Asking someone with an "ethnic background" who they are supporting is a demonstration of sensitive multi-culturalism, indicating that the person repudiates the Tebbit test. At least in the eyes of the kind of people who tend to ask such questions.

There are others, like Norman Tebbit, who wouldn't ask the question because they would just assume that anyone living in England as a British citizen - whether Jewish, Muslim, Africa, Afro-Caribbean or Eastern European by background - would support the English team. But in our multi-cultural society it is that assumption, apparently, that is bigoted and racist.

So it is deliciously ironic that now you accuse multi-culturalists who ask you which team you are going to support of bigotry. It just shows that in trying to accommodate all cultures equally, rather than insisting on a British identity, we end up tying ourselves up in knots.

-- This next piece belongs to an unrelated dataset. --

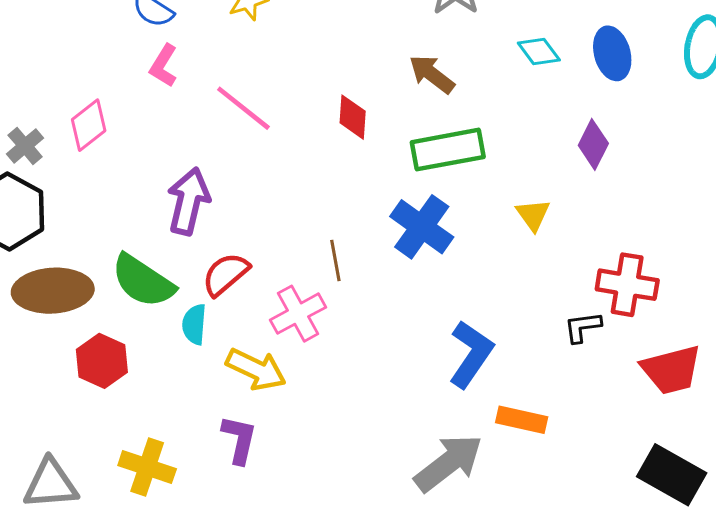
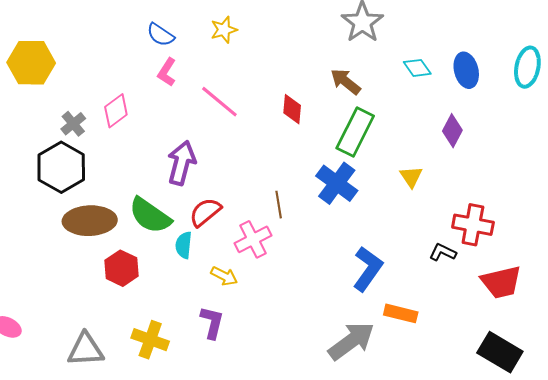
green rectangle: (448, 150) -> (355, 132), turned -54
black L-shape: (583, 327) -> (443, 252), turned 32
yellow arrow: (256, 369) -> (224, 276), size x0.7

Stated by: cpr on March 23, 2007 9:08 AM

Next time - please walk away from writing stuff like this. I'm a regular, down the middle London Jew, and this piece made me squirm. Does the notion of 'maybe its best to shut the fuck up' ever occur to you?

Stated by: gaaw on March 23, 2007 6:23 PM

While he wasn't pulling the wings off flies and doing his impression of a semi-house trained polecat, Norman Tebbit's criterion certainly held water.